The Risks Of OutsourcingThursday, April 19, 2012 10:56
For many firms looking to outsource, understanding the risks of their decisions can be a difficult process, and there are more than enough firms who have found themselves in the news lately for a failure in their outsourced supply chain.
Failures that lead to a product recall
Failures that had a negative impact on the brand
Failures that left the firm looking for a new supplier on the fly
.. and in doing some research for a paper I am writing on responsible leadership in this area, I came across the academic paper Managing production outsourcing risks in
China’s apparel industry: a case study of two apparel retailers where the authors looked at the different processes that two retailers employed when understanding and mitigating the risks in their outsourced supply chain. IT is a paper that includes the above charts, which I found highly useful, and provided a concise example of how one of the firms (they have named CY) planned for the risks they faced, and put in processes that would keep the supplier in line:
Besides short-term contracts, CL China used long-term contracts to manage its relationships with manufacturers. CL China regarded short-term contracts as a prelude, a trial marriage, to a longer-term relationship. [...] CL China considered long-term contracts not merely as legally binding, but also essential in relationship development.
All CL China’s long-term contracts included clauses that:
- would safeguard the confidentiality of technical specifications and design requirements imparted to outsourced manufacturers;
- mandated outsourced manufacturers to take full responsibility for product quality, including after-sale quality assurance;
- and dictated conditions for transportation and distribution of finished products, including procedures to deal with product damage during transit.
These contracts were also very specific about penalties to be imposed, should an outsourced manufacturer breach its contractual obligation. These included mandating the manufacturer to:
- transport all products by air should a production delay occur;
- provide payment discount to CL China for goods that failed quality checks or were delivered late; and
- compensate CL China for losses arising from low quality products or late delivery.

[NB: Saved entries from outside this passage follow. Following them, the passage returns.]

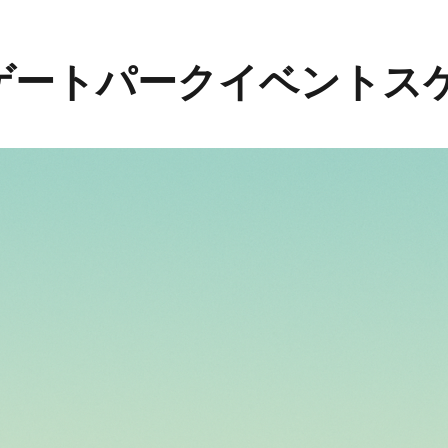
ゲートパークイベントス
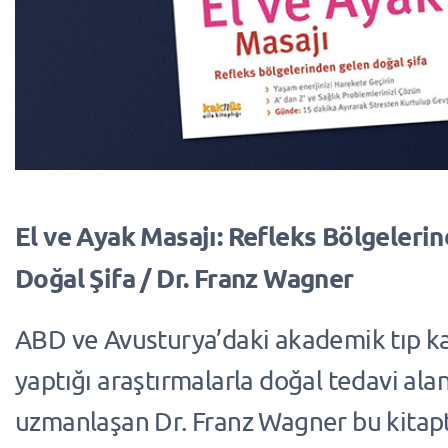
El ve Ayak Masajı: Refleks Bölgeleri
Doğal Şifa / Dr. Franz Wagner
ABD ve Avusturya’daki akademik tıp ka
yaptığı araştırmalarla doğal tedavi ala
uzmanlaşan Dr. Franz Wagner bu kitapt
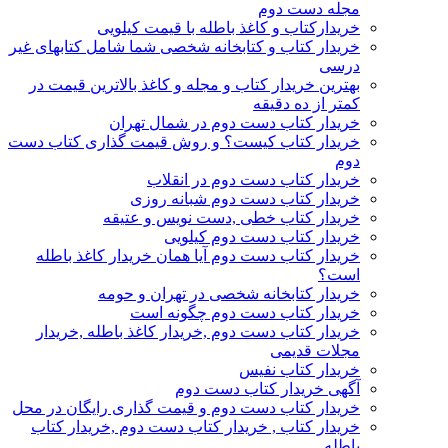
مجله دست دوم
خریدارکتاب و کاغذ باطله با قیمت کیلویی
خریدار کتاب و کتابخانه شخصی شما شامل کتابهای غیر
درسی
بهترین خریدار کتاب و مجله و کاغذ بالاترین قیمت در
کمتر از ده دقیقه
خریدار کتاب دست دوم در شمال تهران
خریدار کتاب کیست؟ و روش قیمت گذاری کتاب دست
دوم
خریدار کتاب دست دوم در انقلاب
خریدار کتاب دست دوم شبانه روزی
خریدار کتاب خطی ,دست نویس و عتیقه
خریدار کتاب دست دوم کیلویی
خریدار کتاب دست دوم آیا همان خریدار کاغذ باطله
است؟
خریدار کتابخانه شخصی در تهران و حومه
خریدار کتاب دست دوم چگونه است
خریدار کتاب دست دوم ,خریدار کاغذ باطله ,خریدار
مجلات قدیمی
خریدار کتاب نفیس
آگهی خریدار کتاب دست دوم
خریدار کتاب دست دوم و قیمت گذاری رایگان در محل
خریدار کتاب , خریدار کتاب دست دوم ,خریدار کتاب
باطله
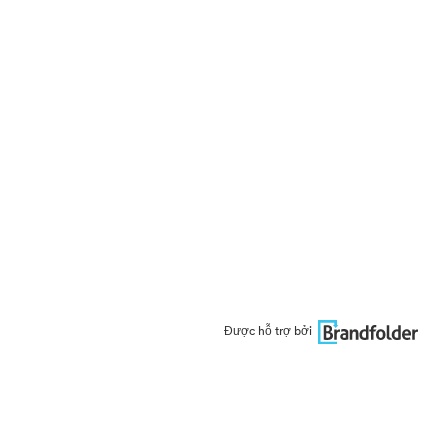
Được hỗ trợ bởi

Which was backed up by a robust testing/ sampling process:
The trial typically involved giving prospective manufacturers small quantities of orders. During their trial period, outsourced manufacturers had to submit random samples of final products to CL China for checking and approval prior to commencing full-scale production. During production, each batch of products would also go through a multi-step approval process, which required manufacturers to provide product samples of different sizes, colours, and materials for continuous quality testing. CL China had in place detailed technical specifications for each process to check manufacturers’ compliance with its distinctive quality standards throughout production. When production was completed, CL China would carry out yet another sample quality inspection before book-to-bill to ensure the percentage of defective products in each batch fell within an acceptable threshold. This was additional to requiring manufacturers to establish their own quality control system.

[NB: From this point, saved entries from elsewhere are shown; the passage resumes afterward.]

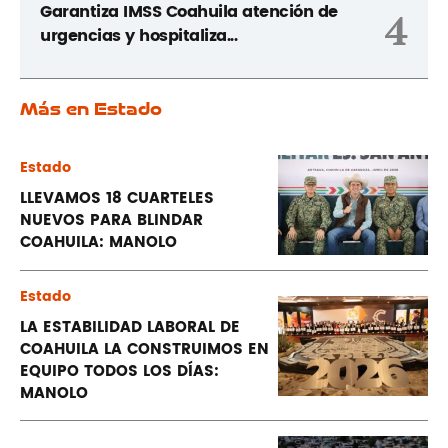
Garantiza IMSS Coahuila atención de
4
urgencias y hospitaliza...
Más en Estado
Estado
LLEVAMOS 18 CUARTELES
NUEVOS PARA BLINDAR
COAHUILA: MANOLO
Estado
LA ESTABILIDAD LABORAL DE
COAHUILA LA CONSTRUIMOS EN
EQUIPO TODOS LOS DÍAS:
MANOLO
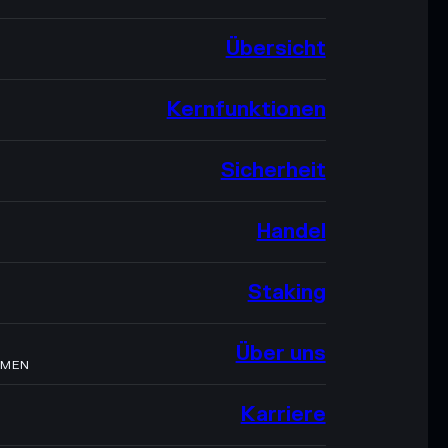
Übersicht
Kernfunktionen
Sicherheit
Handel
Staking
Über uns
HMEN
Karriere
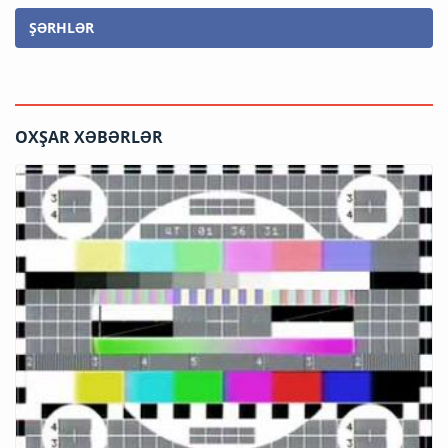
ŞƏRHLƏR
OXŞAR XƏBƏRLƏR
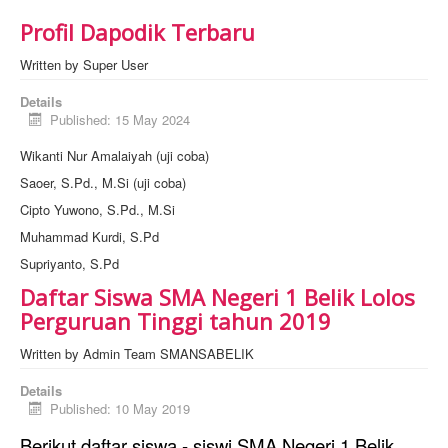
Profil Dapodik Terbaru
Written by
Super User
Details
Published: 15 May 2024
Wikanti Nur Amalaiyah (uji coba)
Saoer, S.Pd., M.Si (uji coba)
Cipto Yuwono, S.Pd., M.Si
Muhammad Kurdi, S.Pd
Supriyanto, S.Pd
Daftar Siswa SMA Negeri 1 Belik Lolos
Perguruan Tinggi tahun 2019
Written by
Admin Team SMANSABELIK
Details
Published: 10 May 2019
Berikut daftar siswa - siswi SMA Negeri 1 Belik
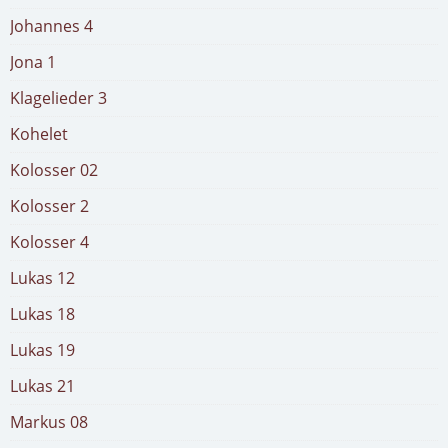
Johannes 4
Jona 1
Klagelieder 3
Kohelet
Kolosser 02
Kolosser 2
Kolosser 4
Lukas 12
Lukas 18
Lukas 19
Lukas 21
Markus 08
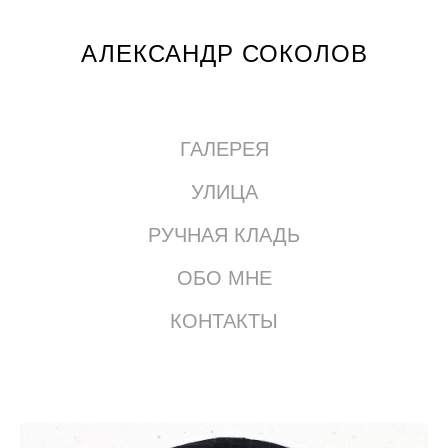
АЛЕКСАНДР СОКОЛОВ
ГАЛЕРЕЯ
УЛИЦА
РУЧНАЯ КЛАДЬ
ОБО МНЕ
КОНТАКТЫ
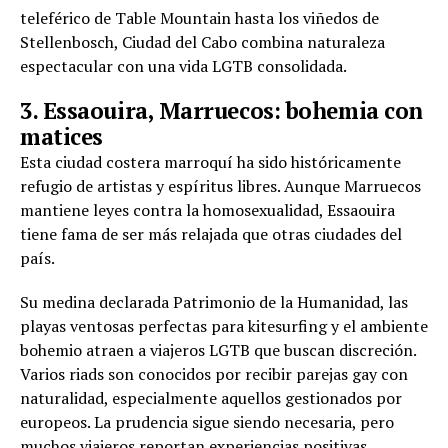
teleférico de Table Mountain hasta los viñedos de
Stellenbosch, Ciudad del Cabo combina naturaleza
espectacular con una vida LGTB consolidada.
3. Essaouira, Marruecos: bohemia con
matices
Esta ciudad costera marroquí ha sido históricamente
refugio de artistas y espíritus libres. Aunque Marruecos
mantiene leyes contra la homosexualidad, Essaouira
tiene fama de ser más relajada que otras ciudades del
país.
Su medina declarada Patrimonio de la Humanidad, las
playas ventosas perfectas para kitesurfing y el ambiente
bohemio atraen a viajeros LGTB que buscan discreción.
Varios riads son conocidos por recibir parejas gay con
naturalidad, especialmente aquellos gestionados por
europeos. La prudencia sigue siendo necesaria, pero
muchos viajeros reportan experiencias positivas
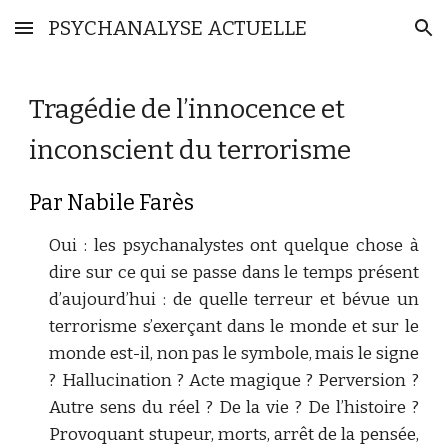
PSYCHANALYSE ACTUELLE
Skip to main content
Skip to navigation
Tragédie de l’innocence et 
inconscient du terrorisme
Par Nabile Farès
Oui : les psychanalystes ont quelque chose à
dire sur ce qui se passe dans le temps présent
d’aujourd’hui : de quelle terreur et bévue un
terrorisme s’exerçant dans le monde et sur le
monde est-il, non pas le symbole, mais le signe
? Hallucination ? Acte magique ? Perversion ?
Autre sens du réel ? De la vie ? De l’histoire ?
Provoquant stupeur, morts, arrêt de la pensée,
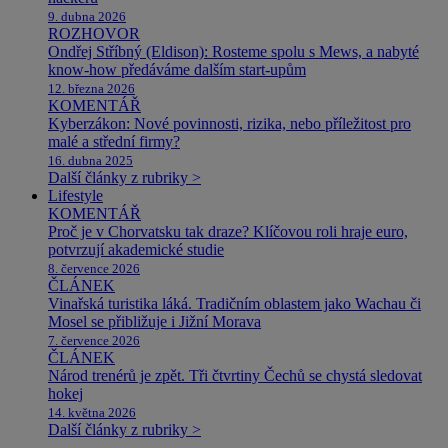
9. dubna 2026
ROZHOVOR
Ondřej Stříbný (Eldison): Rosteme spolu s Mews, a nabyté
know-how předáváme dalším start-upům
12. března 2026
KOMENTÁŘ
Kyberzákon: Nové povinnosti, rizika, nebo příležitost pro
malé a střední firmy?
16. dubna 2025
Další články z rubriky >
Lifestyle
KOMENTÁŘ
Proč je v Chorvatsku tak draze? Klíčovou roli hraje euro,
potvrzují akademické studie
8. července 2026
ČLÁNEK
Vinařská turistika láká. Tradičním oblastem jako Wachau či
Mosel se přibližuje i Jižní Morava
7. července 2026
ČLÁNEK
Národ trenérů je zpět. Tři čtvrtiny Čechů se chystá sledovat
hokej
14. května 2026
Další články z rubriky >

In reading this article, and in some recent cases that have garnered press, what is clear to me is that there are firms who actively (proactively) accept that there is a difference between responsibility and accountability when it comes to outsourcing. for some firms, outsourcing is a decision made purely on the spot price that a supplier gives them, and they will go to great lengths to burn an in-house supply to save money. A decision that will come, based on my experience, with 6-8% in savings.. at the time of quote.
It is a decision often made without fully thinking through the risks and then turning those risks into costs that will ultimately be borne by the buyer.